Nanepashemet | |
---|---|
Died | 1619 Massachusetts |
Title | Sachem |
Spouse(s) | Squaw Sachem |
Children | Sagamore John, Sagamore James, Sagamore George |
Nanepashemet (died 1619) was the leader, or Great Sachem, of the Pawtucket Confederation of Abenaki peoples in present-day New England before the landing of the Pilgrims. He ruled over a large part of what is now coastal Northeastern Massachusetts.
After his death in 1619, his wife, recorded by the English only as Squaw Sachem, and three sons governed the confederation's territories, during the period of the Great Migration to New England by English Puritans from about 1620 to 1640. By 1633, only the youngest son of the three, Wenepoykin, known to the colonists as "Sagamore George," had survived a major smallpox epidemic that year that decimated the tribes. He took over his brothers' territories as sachem, except for areas that had been ceded to colonists.

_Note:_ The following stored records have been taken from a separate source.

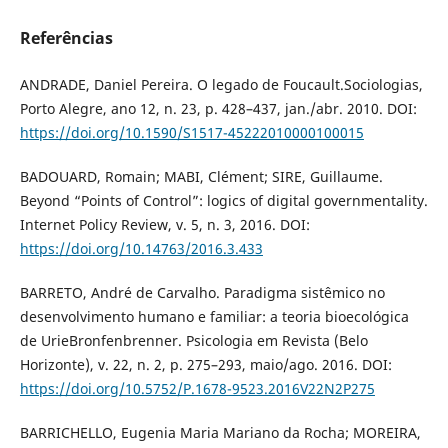
Referências
ANDRADE, Daniel Pereira. O legado de Foucault.Sociologias,
Porto Alegre, ano 12, n. 23, p. 428–437, jan./abr. 2010. DOI:
https://doi.org/10.1590/S1517-45222010000100015
BADOUARD, Romain; MABI, Clément; SIRE, Guillaume.
Beyond “Points of Control”: logics of digital governmentality.
Internet Policy Review, v. 5, n. 3, 2016. DOI:
https://doi.org/10.14763/2016.3.433
BARRETO, André de Carvalho. Paradigma sistêmico no
desenvolvimento humano e familiar: a teoria bioecológica
de UrieBronfenbrenner. Psicologia em Revista (Belo
Horizonte), v. 22, n. 2, p. 275–293, maio/ago. 2016. DOI:
https://doi.org/10.5752/P.1678-9523.2016V22N2P275
BARRICHELLO, Eugenia Maria Mariano da Rocha; MOREIRA,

By c. 1607, Nanepashemet controlled the lands from the Charles River of present-day Boston, north to the Piscataqua River in Portsmouth and west to the Concord River. His influence stretched north to the Pennacook tribe, which inhabited the White Mountains region of present-day New Hampshire. As a tribal area, the Pawtucket controlled several territories: Winnisemet (around present-day Chelsea, Massachusetts), Saugus or Swampscott (Lynn), Naumkeag (Salem) (see Naumkeag people), Agawam (Ipswich), Pentucket (Haverhill), from the coast going up the Merrimack. Daniel Gookin includes Piscataqua (Portsmouth, New Hampshire and Eliot, Maine) and Accominta (York, Maine) in the Pawtucket alliance. Other sources name Mishawum (Charlestown, Massachusetts), Mistic (Medford, Massachusetts), Musketaquid (Concord, Massachusetts) and Pannukog (Concord, New Hampshire) as Pawtucket territory.